*** Begin section ***
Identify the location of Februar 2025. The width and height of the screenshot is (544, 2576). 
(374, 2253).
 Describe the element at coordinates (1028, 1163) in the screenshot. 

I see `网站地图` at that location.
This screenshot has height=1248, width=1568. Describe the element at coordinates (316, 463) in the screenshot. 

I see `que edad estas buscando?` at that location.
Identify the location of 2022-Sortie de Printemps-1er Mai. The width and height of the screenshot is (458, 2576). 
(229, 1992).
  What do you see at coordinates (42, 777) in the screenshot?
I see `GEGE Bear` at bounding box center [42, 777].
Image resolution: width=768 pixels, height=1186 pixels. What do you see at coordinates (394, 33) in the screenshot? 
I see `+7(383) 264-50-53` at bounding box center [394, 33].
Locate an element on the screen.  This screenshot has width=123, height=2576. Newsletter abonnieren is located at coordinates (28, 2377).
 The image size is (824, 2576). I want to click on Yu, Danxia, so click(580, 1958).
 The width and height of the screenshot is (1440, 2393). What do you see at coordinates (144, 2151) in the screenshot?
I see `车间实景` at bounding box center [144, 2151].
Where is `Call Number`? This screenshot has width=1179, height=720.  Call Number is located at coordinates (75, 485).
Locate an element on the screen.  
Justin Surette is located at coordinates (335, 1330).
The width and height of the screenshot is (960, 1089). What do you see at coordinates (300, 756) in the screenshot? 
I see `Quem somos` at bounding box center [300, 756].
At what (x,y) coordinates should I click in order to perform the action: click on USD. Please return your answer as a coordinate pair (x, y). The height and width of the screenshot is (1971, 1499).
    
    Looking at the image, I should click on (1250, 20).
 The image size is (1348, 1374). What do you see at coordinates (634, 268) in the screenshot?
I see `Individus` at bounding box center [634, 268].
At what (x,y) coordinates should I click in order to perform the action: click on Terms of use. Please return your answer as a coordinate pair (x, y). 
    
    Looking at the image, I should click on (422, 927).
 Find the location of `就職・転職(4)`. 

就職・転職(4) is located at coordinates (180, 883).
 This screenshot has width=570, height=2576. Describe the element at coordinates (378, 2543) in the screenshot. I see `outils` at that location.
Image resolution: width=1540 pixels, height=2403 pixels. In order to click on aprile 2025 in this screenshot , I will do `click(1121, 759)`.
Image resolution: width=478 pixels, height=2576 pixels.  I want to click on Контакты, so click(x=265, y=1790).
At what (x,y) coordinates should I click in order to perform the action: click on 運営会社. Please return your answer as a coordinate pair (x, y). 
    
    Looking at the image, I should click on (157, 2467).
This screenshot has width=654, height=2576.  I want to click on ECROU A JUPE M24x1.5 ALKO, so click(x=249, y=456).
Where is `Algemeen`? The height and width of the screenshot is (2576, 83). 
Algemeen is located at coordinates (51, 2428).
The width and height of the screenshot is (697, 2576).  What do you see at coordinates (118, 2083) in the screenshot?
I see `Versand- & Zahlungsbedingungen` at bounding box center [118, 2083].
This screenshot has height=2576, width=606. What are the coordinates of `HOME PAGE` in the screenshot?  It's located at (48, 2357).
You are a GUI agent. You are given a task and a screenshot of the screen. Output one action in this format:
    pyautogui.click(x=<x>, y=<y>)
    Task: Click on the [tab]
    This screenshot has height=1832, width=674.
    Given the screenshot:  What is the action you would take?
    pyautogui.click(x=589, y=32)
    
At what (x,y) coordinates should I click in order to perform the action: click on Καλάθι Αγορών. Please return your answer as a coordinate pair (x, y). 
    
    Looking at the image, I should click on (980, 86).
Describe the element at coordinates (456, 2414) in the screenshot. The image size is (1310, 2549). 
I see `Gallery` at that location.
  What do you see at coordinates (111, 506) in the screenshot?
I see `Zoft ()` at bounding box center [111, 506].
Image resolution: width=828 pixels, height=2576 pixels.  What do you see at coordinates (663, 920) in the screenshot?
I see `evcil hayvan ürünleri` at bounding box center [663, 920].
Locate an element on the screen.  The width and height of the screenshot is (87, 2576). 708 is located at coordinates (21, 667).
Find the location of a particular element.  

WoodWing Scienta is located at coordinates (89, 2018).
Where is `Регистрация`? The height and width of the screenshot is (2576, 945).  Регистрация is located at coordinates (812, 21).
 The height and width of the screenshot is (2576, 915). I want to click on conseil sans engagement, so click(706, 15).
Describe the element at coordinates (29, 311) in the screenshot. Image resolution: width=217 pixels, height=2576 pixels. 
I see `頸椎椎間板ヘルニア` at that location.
*** End section ***
#### [EXERCISE]
Start at the first line of the material and write everything out exactly.

#### [REPLY TO THE EXERCISE]
Identify the location of Februar 2025. The width and height of the screenshot is (544, 2576). 
(374, 2253).
 Describe the element at coordinates (1028, 1163) in the screenshot. 

I see `网站地图` at that location.
This screenshot has height=1248, width=1568. Describe the element at coordinates (316, 463) in the screenshot. 

I see `que edad estas buscando?` at that location.
Identify the location of 2022-Sortie de Printemps-1er Mai. The width and height of the screenshot is (458, 2576). 
(229, 1992).
  What do you see at coordinates (42, 777) in the screenshot?
I see `GEGE Bear` at bounding box center [42, 777].
Image resolution: width=768 pixels, height=1186 pixels. What do you see at coordinates (394, 33) in the screenshot? 
I see `+7(383) 264-50-53` at bounding box center [394, 33].
Locate an element on the screen.  This screenshot has width=123, height=2576. Newsletter abonnieren is located at coordinates (28, 2377).
 The image size is (824, 2576). I want to click on Yu, Danxia, so click(580, 1958).
 The width and height of the screenshot is (1440, 2393). What do you see at coordinates (144, 2151) in the screenshot?
I see `车间实景` at bounding box center [144, 2151].
Where is `Call Number`? This screenshot has width=1179, height=720.  Call Number is located at coordinates (75, 485).
Locate an element on the screen.  
Justin Surette is located at coordinates (335, 1330).
The width and height of the screenshot is (960, 1089). What do you see at coordinates (300, 756) in the screenshot? 
I see `Quem somos` at bounding box center [300, 756].
At what (x,y) coordinates should I click in order to perform the action: click on USD. Please return your answer as a coordinate pair (x, y). The height and width of the screenshot is (1971, 1499).
    
    Looking at the image, I should click on (1250, 20).
 The image size is (1348, 1374). What do you see at coordinates (634, 268) in the screenshot?
I see `Individus` at bounding box center [634, 268].
At what (x,y) coordinates should I click in order to perform the action: click on Terms of use. Please return your answer as a coordinate pair (x, y). 
    
    Looking at the image, I should click on (422, 927).
 Find the location of `就職・転職(4)`. 

就職・転職(4) is located at coordinates (180, 883).
 This screenshot has width=570, height=2576. Describe the element at coordinates (378, 2543) in the screenshot. I see `outils` at that location.
Image resolution: width=1540 pixels, height=2403 pixels. In order to click on aprile 2025 in this screenshot , I will do `click(1121, 759)`.
Image resolution: width=478 pixels, height=2576 pixels.  I want to click on Контакты, so click(x=265, y=1790).
At what (x,y) coordinates should I click in order to perform the action: click on 運営会社. Please return your answer as a coordinate pair (x, y). 
    
    Looking at the image, I should click on (157, 2467).
This screenshot has width=654, height=2576.  I want to click on ECROU A JUPE M24x1.5 ALKO, so click(x=249, y=456).
Where is `Algemeen`? The height and width of the screenshot is (2576, 83). 
Algemeen is located at coordinates (51, 2428).
The width and height of the screenshot is (697, 2576).  What do you see at coordinates (118, 2083) in the screenshot?
I see `Versand- & Zahlungsbedingungen` at bounding box center [118, 2083].
This screenshot has height=2576, width=606. What are the coordinates of `HOME PAGE` in the screenshot?  It's located at (48, 2357).
You are a GUI agent. You are given a task and a screenshot of the screen. Output one action in this format:
    pyautogui.click(x=<x>, y=<y>)
    Task: Click on the [tab]
    This screenshot has height=1832, width=674.
    Given the screenshot:  What is the action you would take?
    pyautogui.click(x=589, y=32)
    
At what (x,y) coordinates should I click in order to perform the action: click on Καλάθι Αγορών. Please return your answer as a coordinate pair (x, y). 
    
    Looking at the image, I should click on (980, 86).
Describe the element at coordinates (456, 2414) in the screenshot. The image size is (1310, 2549). 
I see `Gallery` at that location.
  What do you see at coordinates (111, 506) in the screenshot?
I see `Zoft ()` at bounding box center [111, 506].
Image resolution: width=828 pixels, height=2576 pixels.  What do you see at coordinates (663, 920) in the screenshot?
I see `evcil hayvan ürünleri` at bounding box center [663, 920].
Locate an element on the screen.  The width and height of the screenshot is (87, 2576). 708 is located at coordinates (21, 667).
Find the location of a particular element.  

WoodWing Scienta is located at coordinates (89, 2018).
Where is `Регистрация`? The height and width of the screenshot is (2576, 945).  Регистрация is located at coordinates (812, 21).
 The height and width of the screenshot is (2576, 915). I want to click on conseil sans engagement, so click(706, 15).
Describe the element at coordinates (29, 311) in the screenshot. Image resolution: width=217 pixels, height=2576 pixels. 
I see `頸椎椎間板ヘルニア` at that location.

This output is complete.